The stores of Eastern literature, which are deposited in public and private libraries in England and France, and in the hands of Arabian, Hindoo, and Persian families, may be said, without exaggeration, to be inexhaustible. They are of course of various degrees of merit but, excluding works on astronomy, mathematics, and medicine, which the greater progress of Europe in those sciences has rendered obsolete, it is known that there are amongst those manuscript collections many compositions of considerable interest and importance.
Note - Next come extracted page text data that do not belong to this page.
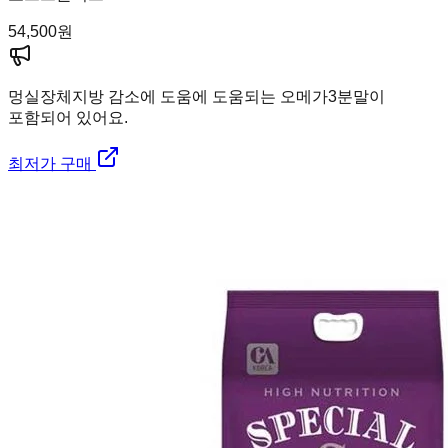
54,500
원
멍실장
체지방 감소에 도움에 도움되는 오메가3분말이
포함되어 있어요.
최저가 구매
Accomplished scholars and travellers, who have had access to those treasures, report that they comprehend volumes on ecclesiastical history and divinity, written by the fathers of the Syrian and Arabian churches, which illustrate the progress of Christianity during the earlier centuries of its existence; that they also include some valuable disquisitions on grammar and rhetoric— and numerous works of fiction, not excelled by those of a similar class which have been already rendered familiar to us in every polished language of Europe. Histories of the Crusades, exhibiting minute details of wars, which, however mistaken in their origin, will never cease to captivate the attention of mankind, are also said to abound in the East, and to be well entitled to a wider sphere of celebrity. The treatise of Apollonius Pergæus, on conic sections, which was brought to Europe by Golius, and translated by Halley, was preserved from the ruins of Greek literature by a learned Arabian, who was employed for the purpose by the court of Bagdad. It is not, perhaps, visionary to suppose, that some others of the long-lost works of ancient Greece may yet be found among the versions, which are known to have been executed under the protection of the same authority during the enlightened and memorable period of the Caliphate.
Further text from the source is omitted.